I am mainly in search of the plugin and was wondering what was the easiest way to go?

1)  Will the 7 amd64 binary work in 8?
2)  Is it missing because it was replaced by openjdk/icedtea?  I installed both of these as binaries but am not have not found the instructions on linking the plugin.  aboutlugins does not show any java plugins
3)  Another option would be to build from ports.  Which one can be done with minimal bootstrapping jre vs openjdk?

Anybody been down this road for 8-stable on an amd64?
Thanks in advance


----------



## phoenix (Dec 7, 2009)

You can install the FreeBSD 7.x binary.  Just be sure to install the misc/compat7x port, and that your kernel includes *options COMPAT_FREEBSD7* (GENERIC includes it).
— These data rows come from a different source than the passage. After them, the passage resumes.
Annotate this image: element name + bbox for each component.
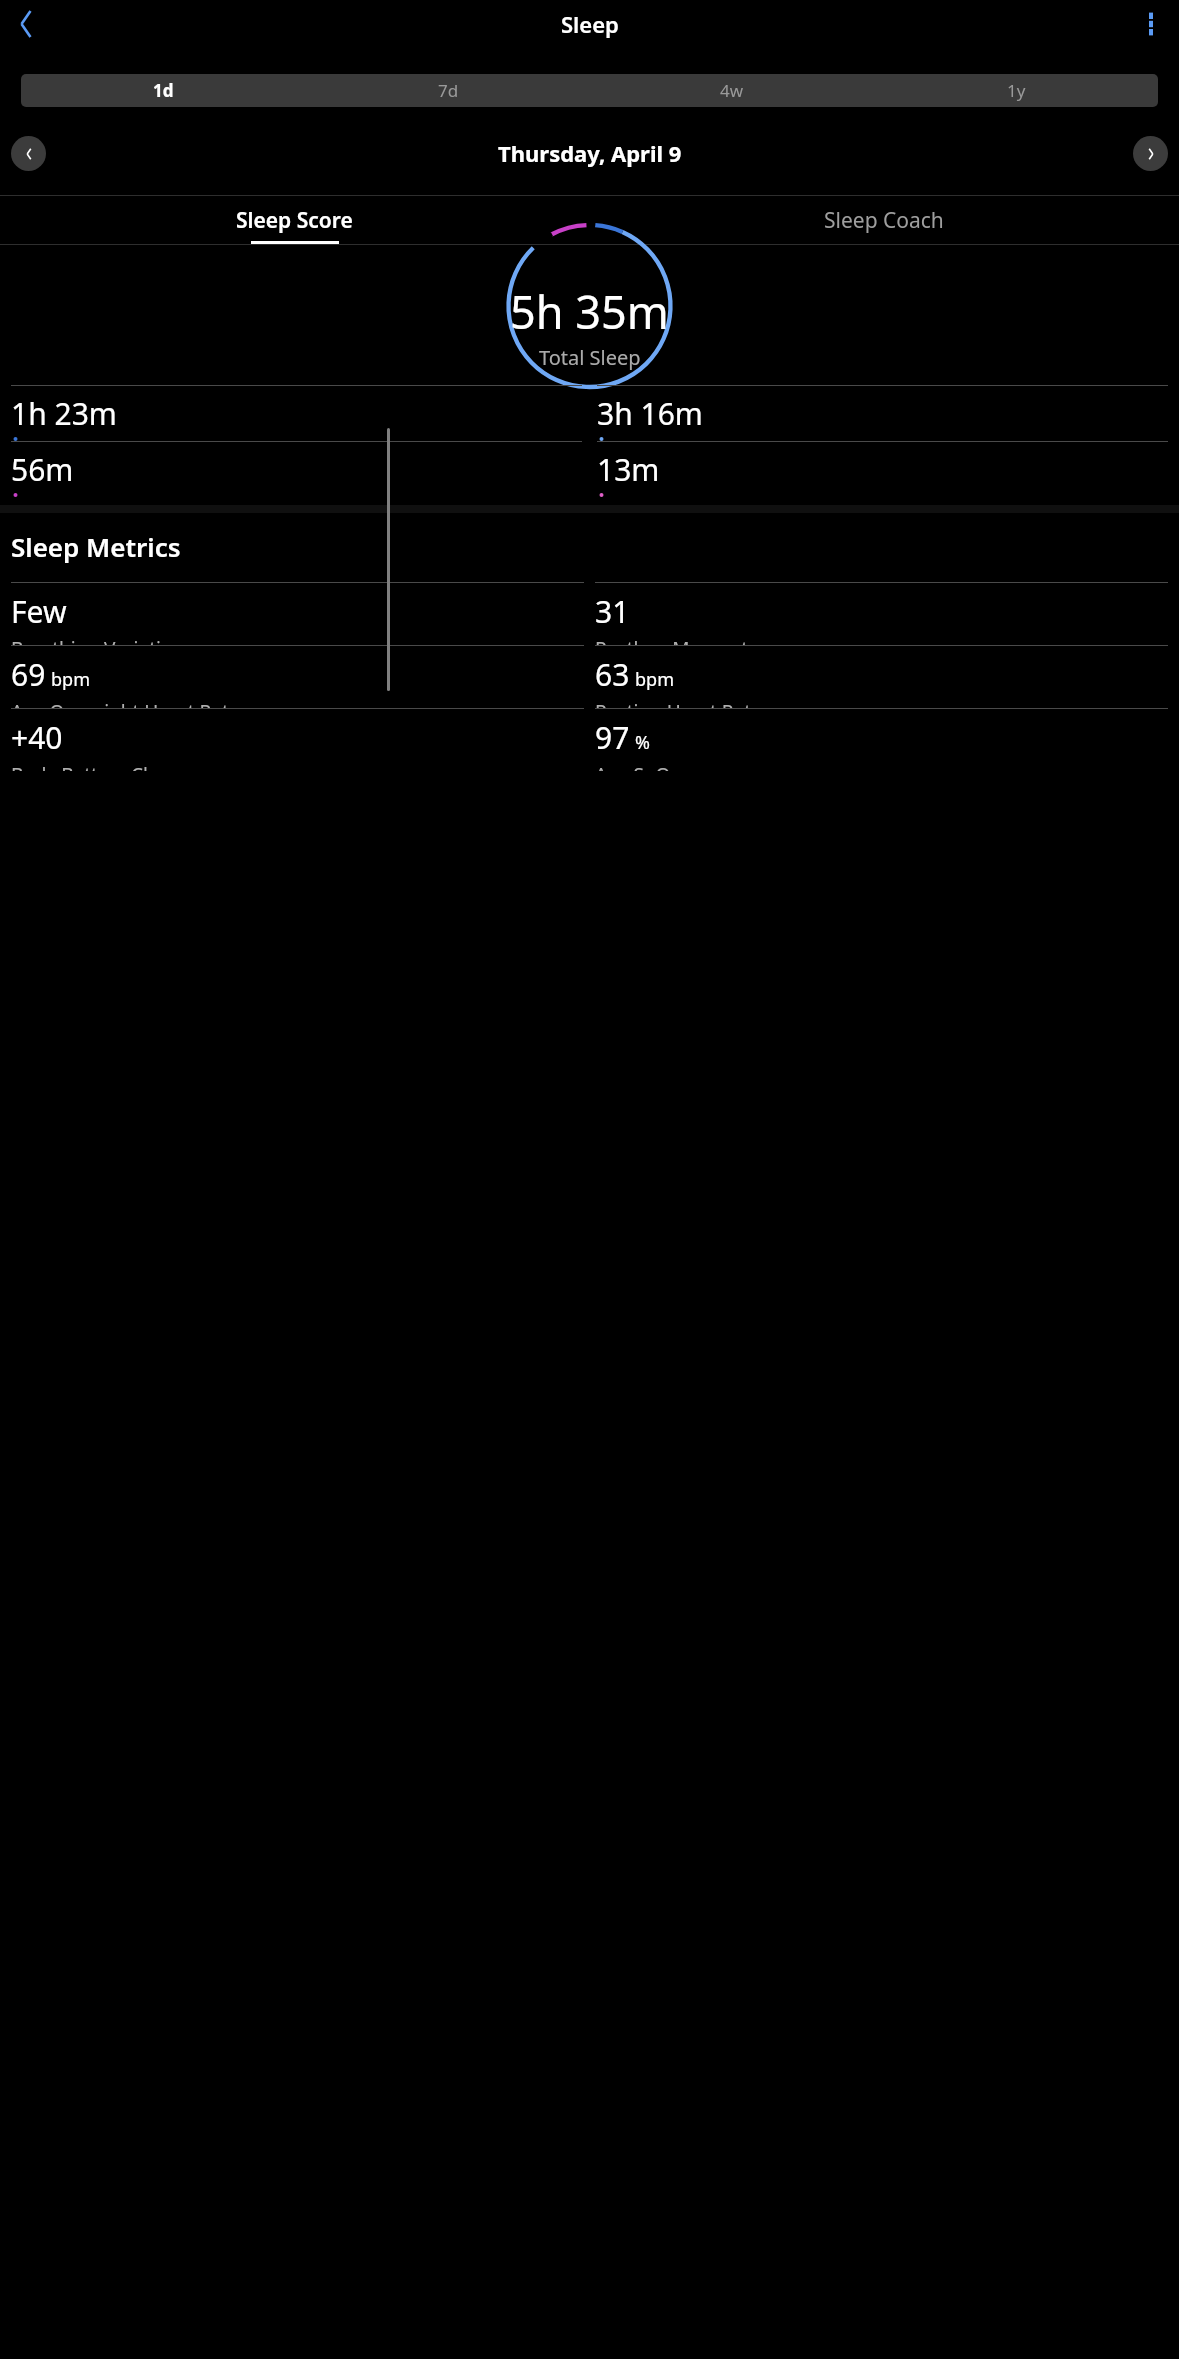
button[interactable]: 3h 16m bbox=[597, 386, 1168, 441]
button[interactable]: More options bbox=[1129, 2, 1173, 46]
button[interactable]: 13m bbox=[597, 442, 1168, 497]
staticText: Few bbox=[11, 591, 67, 632]
staticText: % bbox=[635, 730, 650, 755]
button[interactable]: Sleep Score bbox=[0, 196, 589, 244]
staticText: 31 bbox=[595, 591, 630, 632]
staticText: Sleep Metrics bbox=[11, 529, 181, 564]
staticText: Thursday, April 9 bbox=[498, 138, 682, 168]
button[interactable]: 1y bbox=[874, 74, 1158, 107]
staticText: 63 bbox=[595, 654, 630, 695]
button[interactable]: Sleep Coach bbox=[589, 196, 1179, 244]
staticText: +40 bbox=[11, 717, 63, 758]
button[interactable]: Previous day bbox=[11, 136, 46, 171]
button[interactable]: 1d bbox=[21, 74, 306, 107]
button[interactable]: 4w bbox=[590, 74, 874, 107]
staticText: 69 bbox=[11, 654, 46, 695]
button[interactable]: Next day bbox=[1133, 136, 1168, 171]
staticText: 13m bbox=[597, 449, 660, 490]
staticText: 7d bbox=[438, 79, 459, 102]
staticText: 1y bbox=[1007, 79, 1026, 102]
staticText: Restless Moments bbox=[595, 636, 758, 645]
button[interactable]: 56m bbox=[11, 442, 582, 497]
button[interactable]: 7d bbox=[306, 74, 590, 107]
staticText: Resting Heart Rate bbox=[595, 699, 762, 708]
button[interactable]: 97 bbox=[595, 709, 1168, 771]
staticText: 1h 23m bbox=[11, 393, 117, 434]
staticText: bpm bbox=[51, 667, 90, 692]
staticText: Total Sleep bbox=[539, 344, 641, 371]
staticText: bpm bbox=[635, 667, 674, 692]
staticText: 56m bbox=[11, 449, 74, 490]
staticText: Sleep Coach bbox=[824, 206, 944, 235]
staticText: Sleep bbox=[561, 9, 619, 39]
staticText: 5h 35m bbox=[510, 281, 669, 342]
staticText: Avg Overnight Heart Rate bbox=[11, 699, 240, 708]
staticText: 3h 16m bbox=[597, 393, 703, 434]
staticText: Body Battery Change bbox=[11, 762, 200, 771]
button[interactable]: 69 bbox=[11, 646, 584, 708]
staticText: Breathing Variations bbox=[11, 636, 194, 645]
button[interactable]: 63 bbox=[595, 646, 1168, 708]
staticText: Avg SpO₂ bbox=[595, 762, 678, 771]
button[interactable]: 31 bbox=[595, 583, 1168, 645]
staticText: 4w bbox=[720, 79, 744, 102]
staticText: 1d bbox=[153, 79, 174, 102]
staticText: Sleep Score bbox=[236, 206, 353, 235]
button[interactable]: Back bbox=[4, 2, 48, 46]
staticText: 97 bbox=[595, 717, 630, 758]
button[interactable]: 1h 23m bbox=[11, 386, 582, 441]
button[interactable]: Few bbox=[11, 583, 584, 645]
button[interactable]: +40 bbox=[11, 709, 584, 771]
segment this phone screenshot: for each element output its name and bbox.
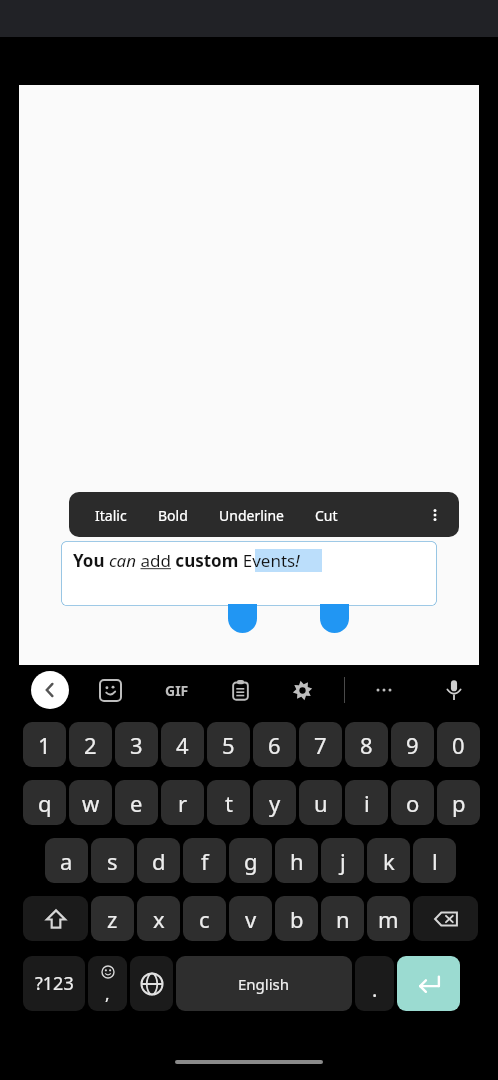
staticText: a (60, 846, 73, 876)
button[interactable]: x (137, 896, 180, 941)
button[interactable]: 6 (253, 722, 296, 767)
button[interactable]: You can add custom Events! (61, 541, 437, 606)
staticText: f (201, 846, 209, 876)
staticText: 1 (38, 730, 51, 760)
staticText: c (199, 904, 210, 934)
button[interactable]: Enter (397, 956, 460, 1011)
button[interactable]: s (91, 838, 134, 883)
button[interactable]: ?123 (23, 956, 85, 1011)
button[interactable]: 9 (391, 722, 434, 767)
button[interactable]: Bold (158, 506, 188, 525)
staticText: . (372, 976, 378, 1003)
button[interactable]: k (367, 838, 410, 883)
staticText: e (130, 788, 143, 818)
button[interactable]: i (345, 780, 388, 825)
staticText: 4 (176, 730, 189, 760)
staticText: r (178, 788, 188, 818)
staticText: , (105, 982, 110, 1005)
staticText: k (383, 846, 395, 876)
button[interactable]: t (207, 780, 250, 825)
staticText: d (152, 846, 166, 876)
button[interactable]: e (115, 780, 158, 825)
staticText: 9 (406, 730, 419, 760)
button[interactable]: d (137, 838, 180, 883)
staticText: w (82, 788, 100, 818)
button[interactable]: z (91, 896, 134, 941)
button[interactable]: g (229, 838, 272, 883)
button[interactable]: q (23, 780, 66, 825)
button[interactable]: 1 (23, 722, 66, 767)
button[interactable]: c (183, 896, 226, 941)
staticText: l (432, 846, 438, 876)
staticText: Bold (158, 506, 188, 525)
button[interactable]: Change language (130, 956, 173, 1011)
staticText: Underline (219, 506, 284, 525)
button[interactable]: u (299, 780, 342, 825)
staticText: z (107, 904, 118, 934)
staticText: p (452, 788, 466, 818)
button[interactable]: w (69, 780, 112, 825)
staticText: j (340, 846, 346, 876)
button[interactable]: o (391, 780, 434, 825)
button[interactable]: v (229, 896, 272, 941)
button[interactable]: h (275, 838, 318, 883)
staticText: s (107, 846, 118, 876)
staticText: 8 (360, 730, 373, 760)
button[interactable]: Italic (95, 506, 127, 525)
staticText: GIF (165, 681, 189, 700)
staticText: 0 (452, 730, 465, 760)
button[interactable]: Cut (315, 506, 338, 525)
staticText: g (244, 846, 258, 876)
button[interactable]: 8 (345, 722, 388, 767)
button[interactable]: b (275, 896, 318, 941)
button[interactable]: 2 (69, 722, 112, 767)
button[interactable]: p (437, 780, 480, 825)
button[interactable]: Clipboard (223, 673, 257, 707)
button[interactable]: Backspace (413, 896, 478, 941)
button[interactable]: English (176, 956, 352, 1011)
button[interactable]: . (355, 956, 394, 1011)
button[interactable]: a (45, 838, 88, 883)
staticText: o (406, 788, 420, 818)
button[interactable]: r (161, 780, 204, 825)
staticText: m (378, 904, 399, 934)
staticText: Italic (95, 506, 127, 525)
button[interactable]: Emoji and comma (88, 956, 127, 1011)
staticText: v (245, 904, 257, 934)
staticText: y (269, 788, 281, 818)
button[interactable]: 0 (437, 722, 480, 767)
button[interactable]: n (321, 896, 364, 941)
button[interactable]: GIF (157, 670, 197, 710)
button[interactable]: More (367, 673, 401, 707)
staticText: Cut (315, 506, 338, 525)
staticText: t (225, 788, 233, 818)
staticText: b (290, 904, 304, 934)
button[interactable]: l (413, 838, 456, 883)
button[interactable]: j (321, 838, 364, 883)
staticText: English (238, 974, 290, 994)
button[interactable]: Stickers (93, 673, 127, 707)
button[interactable]: More options (417, 497, 453, 533)
button[interactable]: 3 (115, 722, 158, 767)
staticText: n (336, 904, 350, 934)
button[interactable]: Voice input (436, 672, 472, 708)
button[interactable]: 4 (161, 722, 204, 767)
staticText: x (153, 904, 165, 934)
staticText: 7 (314, 730, 327, 760)
staticText: i (364, 788, 370, 818)
staticText: h (290, 846, 304, 876)
button[interactable]: y (253, 780, 296, 825)
staticText: 2 (84, 730, 97, 760)
button[interactable]: 5 (207, 722, 250, 767)
staticText: 5 (222, 730, 235, 760)
button[interactable]: Shift (23, 896, 88, 941)
button[interactable]: Settings (285, 673, 319, 707)
button[interactable]: m (367, 896, 410, 941)
staticText: u (314, 788, 328, 818)
staticText: q (38, 788, 52, 818)
button[interactable]: Back (31, 671, 69, 709)
button[interactable]: Underline (219, 506, 284, 525)
button[interactable]: f (183, 838, 226, 883)
staticText: 6 (268, 730, 281, 760)
button[interactable]: 7 (299, 722, 342, 767)
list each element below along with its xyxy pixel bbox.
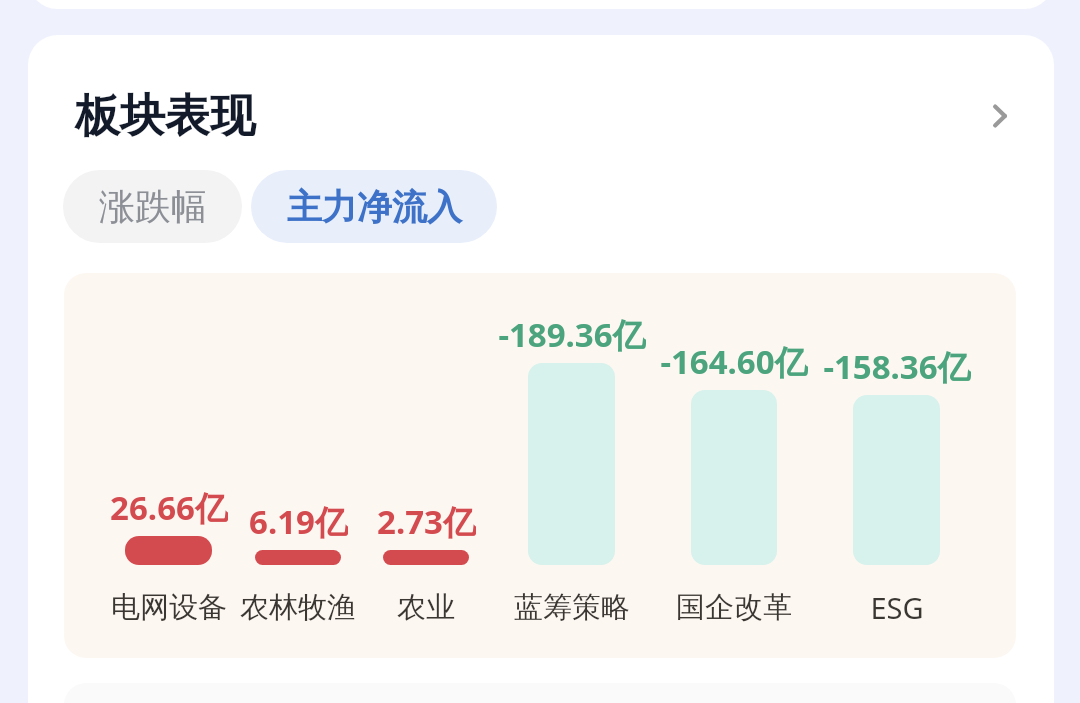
staticText: 6.19亿 bbox=[249, 499, 348, 543]
staticText: -164.60亿 bbox=[660, 339, 808, 383]
staticText: 2.73亿 bbox=[377, 499, 476, 543]
staticText: 农业 bbox=[397, 589, 455, 626]
button[interactable]: 电网设备 26.66亿 bbox=[107, 482, 231, 627]
button[interactable]: 农业 2.73亿 bbox=[364, 496, 488, 627]
staticText: 蓝筹策略 bbox=[514, 589, 630, 626]
button[interactable]: 主力净流入 bbox=[251, 170, 497, 243]
staticText: 板块表现 bbox=[75, 88, 255, 145]
button[interactable]: 查看更多 bbox=[976, 92, 1024, 140]
staticText: -189.36亿 bbox=[498, 312, 646, 356]
staticText: 主力净流入 bbox=[287, 185, 462, 229]
button[interactable]: 涨跌幅 bbox=[63, 170, 242, 243]
staticText: 国企改革 bbox=[676, 589, 792, 626]
staticText: -158.36亿 bbox=[823, 344, 971, 388]
button[interactable]: 国企改革 -164.60亿 bbox=[672, 336, 796, 627]
button[interactable]: ESG -158.36亿 bbox=[835, 341, 959, 627]
staticText: ESG bbox=[870, 588, 924, 627]
button[interactable]: 蓝筹策略 -189.36亿 bbox=[510, 309, 634, 627]
staticText: 26.66亿 bbox=[110, 485, 228, 529]
staticText: 电网设备 bbox=[111, 589, 227, 626]
button[interactable]: 板块表现 bbox=[64, 82, 1006, 150]
button[interactable]: 农林牧渔 6.19亿 bbox=[236, 496, 360, 627]
staticText: 农林牧渔 bbox=[240, 589, 356, 626]
staticText: 涨跌幅 bbox=[99, 184, 207, 229]
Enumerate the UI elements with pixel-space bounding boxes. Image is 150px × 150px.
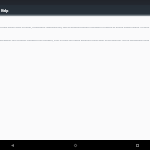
button[interactable]: Home bbox=[63, 140, 88, 150]
staticText: Lorem ipsum dolor sit amet, consectetur … bbox=[0, 25, 150, 28]
staticText: Help bbox=[1, 9, 9, 13]
staticText: Excepteur sint occaecat cupidatat non pr… bbox=[0, 38, 150, 41]
button[interactable]: Back bbox=[0, 140, 25, 150]
button[interactable]: Recent apps bbox=[125, 140, 150, 150]
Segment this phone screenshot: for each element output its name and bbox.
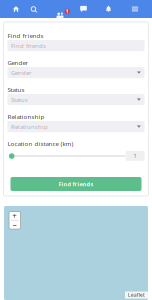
staticText: Status xyxy=(8,86,24,94)
button[interactable]: Search xyxy=(24,0,42,18)
button[interactable]: Messages xyxy=(74,0,92,18)
staticText: Find friends xyxy=(58,180,94,188)
staticText: + xyxy=(12,210,17,221)
button[interactable]: Leaflet xyxy=(125,292,148,298)
staticText: 1 xyxy=(66,8,69,15)
button[interactable]: Find friends xyxy=(8,40,144,51)
button[interactable]: Gender xyxy=(8,67,144,78)
button[interactable]: Home xyxy=(7,0,25,18)
staticText: Find friends xyxy=(8,32,44,40)
button[interactable]: Relationship xyxy=(8,121,144,132)
button[interactable]: Menu xyxy=(126,0,144,18)
button[interactable]: Status xyxy=(8,94,144,105)
staticText: Gender xyxy=(11,69,31,77)
staticText: Find friends xyxy=(11,42,46,50)
staticText: Status xyxy=(11,96,28,104)
staticText: 1 xyxy=(134,152,136,160)
staticText: Location distance (km) xyxy=(8,140,74,148)
staticText: Gender xyxy=(8,58,28,67)
staticText: – xyxy=(13,220,17,230)
button[interactable]: Zoom out xyxy=(9,221,20,229)
button[interactable]: Friend requests, 1 new xyxy=(47,0,69,18)
staticText: Relationship xyxy=(8,112,44,121)
button[interactable]: Zoom in xyxy=(9,212,20,220)
staticText: Relationship xyxy=(11,123,48,131)
staticText: Leaflet xyxy=(128,292,145,298)
button[interactable]: Distance xyxy=(9,153,14,159)
button[interactable]: Find friends xyxy=(10,177,142,191)
button[interactable]: Notifications xyxy=(100,0,118,18)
Once that's installed, you can use it to build the openjdk port, to get a native 8.x binary.

Once that's installed, you can remove the FreeBSD 7.x java package and the compat7x port. (Or just use the FreeBSD 7.x binary.)


----------



## shepper (Dec 8, 2009)

Thanks

All things considered I would prefer the openjdk port over the Sun licensed ports.  Does the openjdk/icedtea-plugs work relatively well or would it be best to go through all the license agreements at Sun?


----------



## aragon (Dec 8, 2009)

I just installed diablo-jdk16 on FreeBSD 8.0 AMD64 today.  Works fine.  The port depends on misc/compat7x, so no need to install it manually.

Mine's working fine as a plugin in Firefox 3.5 too.


----------



## shepper (Dec 8, 2009)

Thanks Phoenix I have a native java plugin.  I've done this is OpenBSD and found that the links to download Sun source and binaries to be outdated in the Makefile.  This went smooth.


----------